Als Ye Lingfeng seine Handlungen sah, geriet er in Raserei. Blitzschnell sprang er vorwärts, wehrte Feng Zixiaos Bewegungen mit seiner langen, schlanken Hand ab und blieb vor Hai Ling stehen.

In diesem Moment schoss Hai Lings Blut in Wallung, und ihre Gedanken verschwammen. Alles, was sie sah, war das wunderschöne Gesicht vor ihr, so herausragend und charmant. Ihr Körper und ihr Herz schrien: „Das ist der Mann, den ich liebe, den ich verehre! Ich darf ihm nicht wehtun!

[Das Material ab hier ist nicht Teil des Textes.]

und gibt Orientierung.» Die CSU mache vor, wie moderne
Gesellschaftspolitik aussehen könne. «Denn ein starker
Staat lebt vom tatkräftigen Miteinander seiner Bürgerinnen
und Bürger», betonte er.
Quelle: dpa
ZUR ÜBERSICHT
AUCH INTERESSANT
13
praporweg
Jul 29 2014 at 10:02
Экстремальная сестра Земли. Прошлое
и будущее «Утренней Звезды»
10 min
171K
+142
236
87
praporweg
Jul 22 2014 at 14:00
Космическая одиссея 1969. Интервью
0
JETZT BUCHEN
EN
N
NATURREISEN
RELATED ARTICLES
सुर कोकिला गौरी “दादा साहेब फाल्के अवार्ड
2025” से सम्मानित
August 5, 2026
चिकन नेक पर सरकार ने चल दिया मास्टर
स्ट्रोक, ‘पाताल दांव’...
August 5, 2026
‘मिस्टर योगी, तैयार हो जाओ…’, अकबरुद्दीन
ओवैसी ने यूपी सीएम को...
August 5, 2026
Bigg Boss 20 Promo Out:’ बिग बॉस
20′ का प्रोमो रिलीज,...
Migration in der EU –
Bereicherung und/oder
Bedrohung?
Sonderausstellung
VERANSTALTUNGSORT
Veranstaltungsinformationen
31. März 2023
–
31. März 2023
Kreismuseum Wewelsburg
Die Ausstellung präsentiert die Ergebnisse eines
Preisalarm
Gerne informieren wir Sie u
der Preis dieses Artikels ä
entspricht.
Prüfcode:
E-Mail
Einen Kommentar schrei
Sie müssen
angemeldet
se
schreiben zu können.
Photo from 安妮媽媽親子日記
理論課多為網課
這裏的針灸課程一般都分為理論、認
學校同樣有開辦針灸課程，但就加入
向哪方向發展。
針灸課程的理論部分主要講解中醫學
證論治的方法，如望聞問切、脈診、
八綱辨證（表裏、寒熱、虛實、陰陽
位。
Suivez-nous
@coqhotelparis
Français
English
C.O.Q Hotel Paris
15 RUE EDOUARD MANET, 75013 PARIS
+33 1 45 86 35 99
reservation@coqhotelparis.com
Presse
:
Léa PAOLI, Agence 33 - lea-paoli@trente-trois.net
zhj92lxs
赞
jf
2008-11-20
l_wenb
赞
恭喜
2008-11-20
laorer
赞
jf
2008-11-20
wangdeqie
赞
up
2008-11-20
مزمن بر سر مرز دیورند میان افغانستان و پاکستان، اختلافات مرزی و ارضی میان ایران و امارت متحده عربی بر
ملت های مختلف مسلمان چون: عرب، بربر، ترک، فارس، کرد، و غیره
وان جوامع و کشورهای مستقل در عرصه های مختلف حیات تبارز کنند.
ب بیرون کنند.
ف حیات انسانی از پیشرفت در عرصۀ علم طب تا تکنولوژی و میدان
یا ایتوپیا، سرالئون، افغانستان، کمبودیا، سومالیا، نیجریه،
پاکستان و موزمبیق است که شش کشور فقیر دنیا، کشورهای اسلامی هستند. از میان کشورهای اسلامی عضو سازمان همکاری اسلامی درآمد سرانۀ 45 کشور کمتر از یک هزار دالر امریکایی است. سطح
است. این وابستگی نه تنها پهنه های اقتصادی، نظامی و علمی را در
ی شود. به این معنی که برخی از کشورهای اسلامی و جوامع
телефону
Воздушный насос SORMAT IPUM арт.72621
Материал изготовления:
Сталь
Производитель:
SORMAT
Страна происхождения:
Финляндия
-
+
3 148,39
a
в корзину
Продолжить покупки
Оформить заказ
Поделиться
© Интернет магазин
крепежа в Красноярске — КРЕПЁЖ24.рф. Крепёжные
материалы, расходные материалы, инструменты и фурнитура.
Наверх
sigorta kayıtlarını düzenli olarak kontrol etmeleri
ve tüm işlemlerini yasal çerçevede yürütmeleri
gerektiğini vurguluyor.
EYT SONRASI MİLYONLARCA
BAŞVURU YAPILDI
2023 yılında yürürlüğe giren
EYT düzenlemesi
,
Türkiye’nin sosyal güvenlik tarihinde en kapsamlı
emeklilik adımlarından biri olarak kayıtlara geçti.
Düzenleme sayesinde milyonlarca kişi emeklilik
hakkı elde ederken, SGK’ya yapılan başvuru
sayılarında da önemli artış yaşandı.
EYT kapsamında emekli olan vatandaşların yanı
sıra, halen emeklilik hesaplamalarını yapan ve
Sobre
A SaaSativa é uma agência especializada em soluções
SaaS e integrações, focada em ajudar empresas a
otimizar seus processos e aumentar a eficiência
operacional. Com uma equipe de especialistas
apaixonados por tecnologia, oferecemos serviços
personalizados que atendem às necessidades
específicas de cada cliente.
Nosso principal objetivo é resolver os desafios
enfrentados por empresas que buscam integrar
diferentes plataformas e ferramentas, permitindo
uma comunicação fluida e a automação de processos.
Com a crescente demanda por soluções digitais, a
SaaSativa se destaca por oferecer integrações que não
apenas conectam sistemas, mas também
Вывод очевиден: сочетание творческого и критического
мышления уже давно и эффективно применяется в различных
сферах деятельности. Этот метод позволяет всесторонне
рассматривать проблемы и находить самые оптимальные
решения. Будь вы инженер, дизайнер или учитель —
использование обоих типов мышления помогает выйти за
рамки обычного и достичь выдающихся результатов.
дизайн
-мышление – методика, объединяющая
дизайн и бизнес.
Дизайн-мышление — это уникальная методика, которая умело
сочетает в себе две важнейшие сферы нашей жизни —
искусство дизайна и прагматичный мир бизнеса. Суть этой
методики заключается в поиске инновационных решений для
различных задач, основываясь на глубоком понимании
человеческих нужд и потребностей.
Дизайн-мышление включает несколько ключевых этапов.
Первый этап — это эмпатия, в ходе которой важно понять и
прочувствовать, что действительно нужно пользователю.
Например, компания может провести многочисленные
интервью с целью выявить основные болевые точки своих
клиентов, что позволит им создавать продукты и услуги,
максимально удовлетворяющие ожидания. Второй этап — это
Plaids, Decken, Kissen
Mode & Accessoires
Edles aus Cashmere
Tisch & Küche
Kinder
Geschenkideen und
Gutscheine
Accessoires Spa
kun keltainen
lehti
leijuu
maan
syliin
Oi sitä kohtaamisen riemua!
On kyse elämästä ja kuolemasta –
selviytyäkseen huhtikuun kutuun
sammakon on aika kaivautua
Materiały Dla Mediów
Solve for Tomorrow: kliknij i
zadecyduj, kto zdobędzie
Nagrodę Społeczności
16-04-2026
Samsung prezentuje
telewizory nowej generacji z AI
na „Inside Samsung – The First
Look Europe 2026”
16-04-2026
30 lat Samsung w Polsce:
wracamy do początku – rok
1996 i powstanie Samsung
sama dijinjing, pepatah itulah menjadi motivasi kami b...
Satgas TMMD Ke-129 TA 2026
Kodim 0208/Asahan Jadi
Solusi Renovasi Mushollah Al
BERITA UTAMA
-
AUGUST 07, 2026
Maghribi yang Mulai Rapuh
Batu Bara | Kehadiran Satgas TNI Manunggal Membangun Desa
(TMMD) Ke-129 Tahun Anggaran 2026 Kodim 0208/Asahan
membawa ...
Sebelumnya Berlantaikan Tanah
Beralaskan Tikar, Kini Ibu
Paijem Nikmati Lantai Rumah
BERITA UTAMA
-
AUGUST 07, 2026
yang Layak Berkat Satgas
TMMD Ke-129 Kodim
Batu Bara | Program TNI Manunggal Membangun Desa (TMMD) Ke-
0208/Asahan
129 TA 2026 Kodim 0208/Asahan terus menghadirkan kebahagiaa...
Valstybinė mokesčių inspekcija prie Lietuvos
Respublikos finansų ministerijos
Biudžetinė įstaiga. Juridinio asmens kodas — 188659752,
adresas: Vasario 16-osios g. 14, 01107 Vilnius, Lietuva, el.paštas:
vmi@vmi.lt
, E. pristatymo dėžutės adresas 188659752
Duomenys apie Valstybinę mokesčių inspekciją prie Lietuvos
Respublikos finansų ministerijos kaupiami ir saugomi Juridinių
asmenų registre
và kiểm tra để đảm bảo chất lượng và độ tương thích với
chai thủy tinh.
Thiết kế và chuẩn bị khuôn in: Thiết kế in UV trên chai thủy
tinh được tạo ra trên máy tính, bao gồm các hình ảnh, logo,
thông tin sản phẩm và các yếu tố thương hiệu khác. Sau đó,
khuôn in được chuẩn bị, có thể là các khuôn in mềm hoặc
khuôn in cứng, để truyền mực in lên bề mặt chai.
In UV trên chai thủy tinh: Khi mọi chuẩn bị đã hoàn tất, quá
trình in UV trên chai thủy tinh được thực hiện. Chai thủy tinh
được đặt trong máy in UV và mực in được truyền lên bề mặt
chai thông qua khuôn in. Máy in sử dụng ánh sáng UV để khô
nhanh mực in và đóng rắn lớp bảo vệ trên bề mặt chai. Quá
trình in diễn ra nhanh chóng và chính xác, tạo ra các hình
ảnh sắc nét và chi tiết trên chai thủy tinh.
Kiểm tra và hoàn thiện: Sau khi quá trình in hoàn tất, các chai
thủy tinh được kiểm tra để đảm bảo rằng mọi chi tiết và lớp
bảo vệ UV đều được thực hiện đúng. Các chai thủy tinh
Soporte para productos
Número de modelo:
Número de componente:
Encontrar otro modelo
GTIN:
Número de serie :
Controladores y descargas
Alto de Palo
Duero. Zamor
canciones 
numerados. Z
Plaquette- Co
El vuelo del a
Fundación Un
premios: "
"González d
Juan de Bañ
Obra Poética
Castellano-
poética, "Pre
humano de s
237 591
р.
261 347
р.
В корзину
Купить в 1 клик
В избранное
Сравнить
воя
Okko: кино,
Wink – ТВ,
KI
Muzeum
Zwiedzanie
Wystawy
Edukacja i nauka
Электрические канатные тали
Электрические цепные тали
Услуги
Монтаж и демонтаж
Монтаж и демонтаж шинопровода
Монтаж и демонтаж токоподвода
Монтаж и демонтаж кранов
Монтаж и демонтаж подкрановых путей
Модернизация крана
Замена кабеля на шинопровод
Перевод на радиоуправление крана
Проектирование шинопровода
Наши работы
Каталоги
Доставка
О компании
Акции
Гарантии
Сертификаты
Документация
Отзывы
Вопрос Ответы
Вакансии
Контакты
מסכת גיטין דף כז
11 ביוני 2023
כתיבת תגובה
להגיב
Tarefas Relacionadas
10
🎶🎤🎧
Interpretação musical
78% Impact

Ich darf ihm nicht wehtun!“

Doch ihre Hand hatte sich bereits blitzschnell ausgestreckt, das Schwert an Shi Meis Taille berührt und es rasch herausgezogen.

Ihr Körper war am Rande des Zusammenbruchs, brannte vor Schmerz, und ihr Verstand verschwamm. Ihr einziger Gedanke war: „Ich kann Ye nicht wehtun, ich kann ihm nicht wehtun.“ In diesem Moment konnte sie nicht einmal an das Kind in ihrem Leib denken. Ihr einziger Gedanke war, dass sie sich lieber selbst verletzen würde, als ihm.

Mit diesem Gedanken im Hinterkopf schwang sie ihr Schwert in wilder Manier in Richtung ihres eigenen Halses, da sie sich lieber selbst verletzte, als ihn.

Als Hailin in panische Aktion verfiel, ertönten mehrere entsetzte Stimmen in der Nacht.